With dual GTX580's and dual E5's, you need a larger power supply. I recommend something in the 1100W to 1200W range.

The ASUS motherboard has some basic overclock functions, mostly for RAM. But they're pretty much worthless as the Xeons are internal multiplier locked and it's difficult to drive the external clock and ramp voltage as they're already power-hungry and generate a lot of heat to begin with. The larger surface area of those 8-core processors are more difficult to keep uniformly cool, especially when you start tinkering with overclocking. I don't know about the Arctic i30 units, but many LGA2011 compatible water blocks don't properly cover these E5 Xeons, I would double check that one, especially since the units also claim compatibility with the smaller sockets. I bring up overclocking, but don't recommend buying this system for that purpose or traveling down that path. Rather pointless...

I would also recommend Windows 7 Pro and not Ultimate. The only things you get with Ultimate are all bloat anyway.

Spec'ing a Win7 system with a 3d post friend right now on AVA Direct. Its a pretty simple way to do it and very configurable. They also build it for you and provide a warranty.

Pricing is in the $6500-8000 range depending on how much ram and internal storage you want. You can also get slightly faster processors for a bit more.

Pretty sure this system would scream through R3D...probably at full res, but certainly at half or higher. It will also be a compositing, grading and 3d beast.
He recco's the newest Intel E5 chipset over the I7. It certainly destroys MAC on all performance levels, which is sad because like many of you I'm a mac guy.

Here is the breakdown of my spec more or less. Still working it out a bit and will be talking to them about cooling etc.
System comes with USB3 and Esata on the board as well. Make sure you get video boards capable of supporting Mercury Playback from Adobe.
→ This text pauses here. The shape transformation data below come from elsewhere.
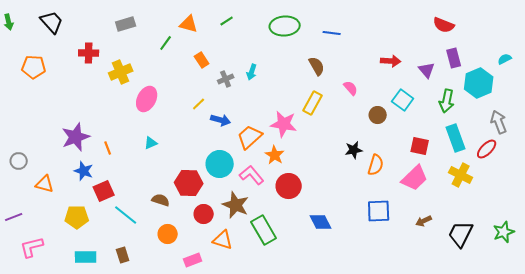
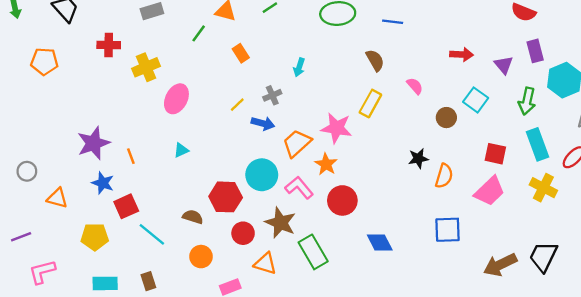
gray cross: (226, 79) -> (272, 95), moved
brown arrow: (424, 221) -> (500, 265), moved, size x1.8

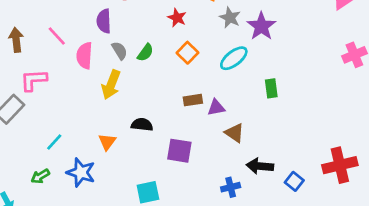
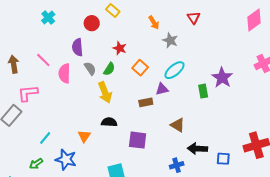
red star: (177, 18) -> (120, 48), moved
purple star: (261, 26) -> (222, 78), moved
yellow arrow: (111, 85) -> (105, 92), moved, turned -40
purple triangle: (216, 108) -> (162, 89), moved
blue square: (294, 181) -> (223, 159), turned -32

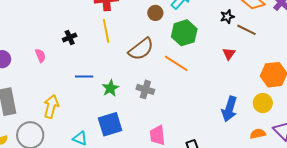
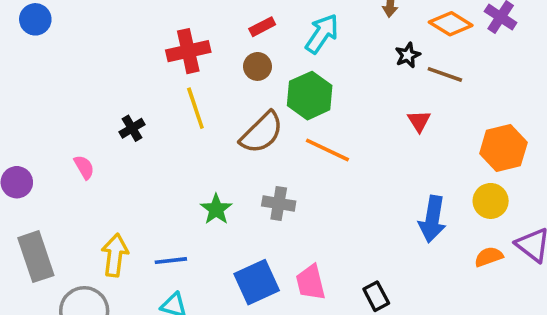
brown circle: (155, 13) -> (257, 66), moved
green hexagon: (184, 33) -> (310, 96), moved
blue line: (84, 76) -> (171, 261), moved
blue square: (110, 124) -> (257, 282), moved

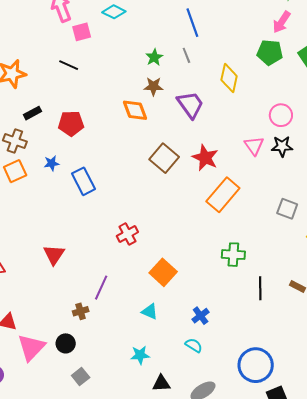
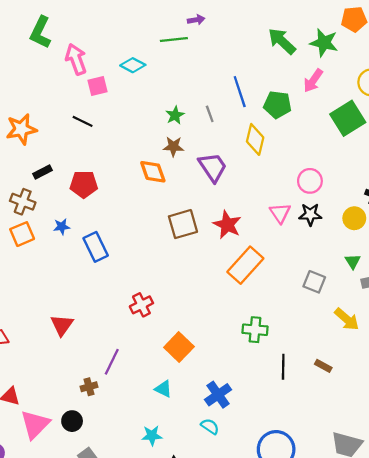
blue line: (192, 23) -> (240, 92), moved
green pentagon: (270, 52) -> (278, 105), moved
brown square: (164, 158) -> (183, 224), turned 32
blue cross: (201, 316) -> (218, 395), size x1.4

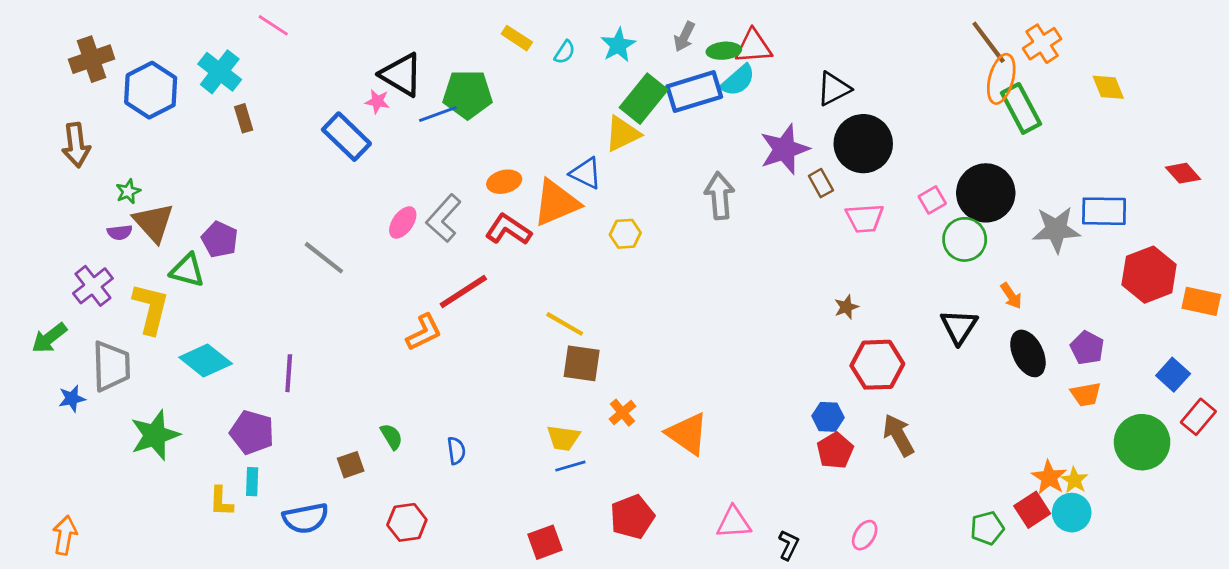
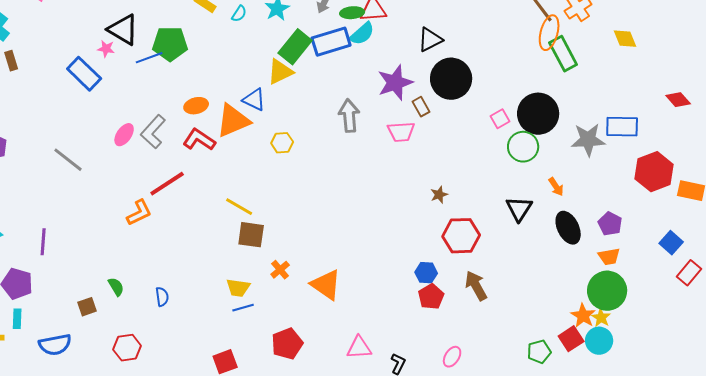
pink trapezoid: (865, 218) -> (401, 132), moved
green circle: (1142, 442) -> (607, 291), moved

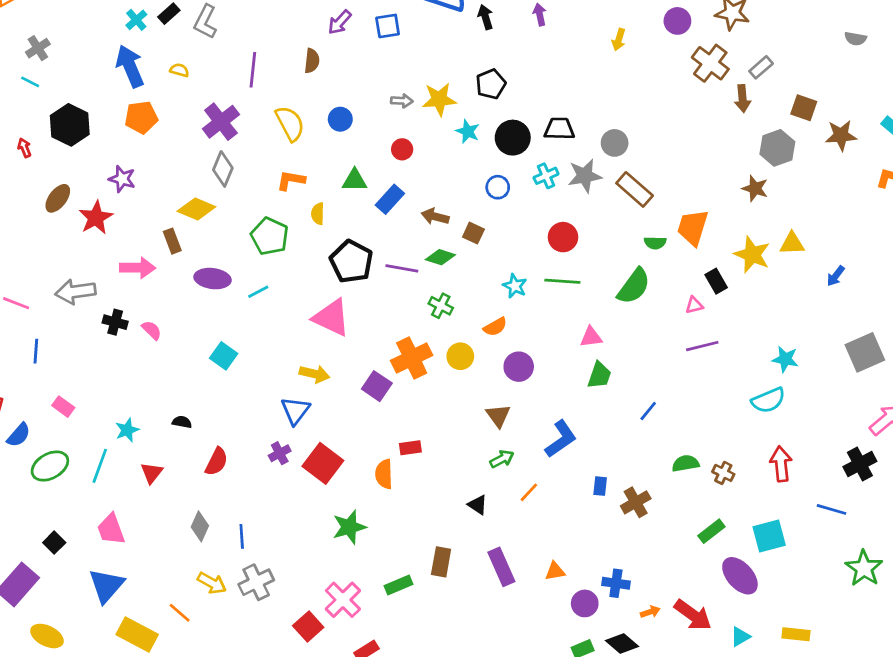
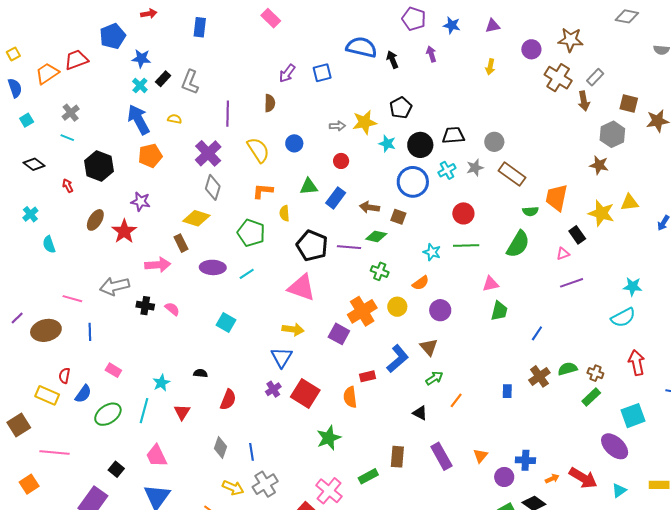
gray star: (585, 176) -> (475, 168), size x0.7
blue circle: (498, 187) -> (413, 182), size x1.8
blue L-shape: (561, 439) -> (398, 359), moved
brown cross: (636, 502) -> (539, 376), moved
green rectangle: (711, 531) -> (591, 397), moved
orange triangle: (555, 571) -> (480, 456), turned -35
A second video board will act solely as GPU acceleration for Mercury and grading systems like resolve.

+ WORKSTATION PC, Dual Xeon® E5-2600 Eight-Core Graphics Computer Workstation
LIAN LI, PC-A71B Black Full-Tower Case, EATX, 7 slots, No PSU, Aluminum
COOLER MASTER, Silent Pro M 850W Power Supply w/ Modular Cables, 80 PLUS® Bronze, ATX12V 2.3 EPS12V 2.92, 6x 8/6-pin PCIe, SLI® Certified, Retail
ASUS, Z9PE-D8 WS, LGA2011, Intel® C602, DDR3-2133 (O.C.) 256GB/64GB ECC/UECC /8, PCIe x16 SLI CF /4+2*, SATA 6Gb/s RAID 5 /6, 3Gb/s /8, USB 3.0 /4, HDA, FW /2, GbLAN /2, EEB, Retail
INTEL, 2 x Xeon® E5-2650 Eight-Core Processor 2.0 - 2.8GHz TB, LGA2011, 8 GT/s QPI, 20MB L3 Cache, EIST EM64T HT VT-d VT-x XD, 32nm, 95W, Retail w/o Fan
ARCTIC COOLING, Freezer i30 CPU Cooling Fan, Socket 2011/1155/1156, Aluminum/Copper, Retail
ARCTIC COOLING, Freezer i30 CPU Cooling Fan, Socket 2011/1155/1156, Aluminum/Copper, Retail
CRUCIAL, 64GB (8 x 8GB) PC3-8500 DDR3 1066MHz CL7 SDRAM DIMM, ECC Unbuffered
EVGA, GeForce® GTX 580 772MHz, 3072MB GDDR5 4008MHz, PCIe x16 SLI, 2x DVI+mini-HDMI, Retail
EVGA, GeForce® GTX 580 772MHz, 3072MB GDDR5 4008MHz, PCIe x16 SLI, 2x DVI+mini-HDMI, Retail
WESTERN DIGITAL, 2TB WD Caviar® Black™ (WD1002FAEX), SATA 6 Gb/s, 7200 RPM, 64MB Cache
WESTERN DIGITAL, 2TB WD Caviar® Black™ (WD1002FAEX), SATA 6 Gb/s, 7200 RPM, 64MB Cache
INTEL, 500GB 710 Series SSD, MLC, 270/210 MB/s, 2.5-Inch, SATA 3 Gb/s, Retail
RAID, No RAID, Independent HDD Drives
SONY, AD-7280S Black 24x DVD±R/RW Dual-Layer Burner, SATA, OEM
MICROSOFT, Windows 7 Ultimate 64-bit Edition w/ SP1, OEM
 
Thanks Jeff. Will look into all those suggestions. This is just the first spec. Want it to be as fast as possible, but also want to do as little personal building as I can.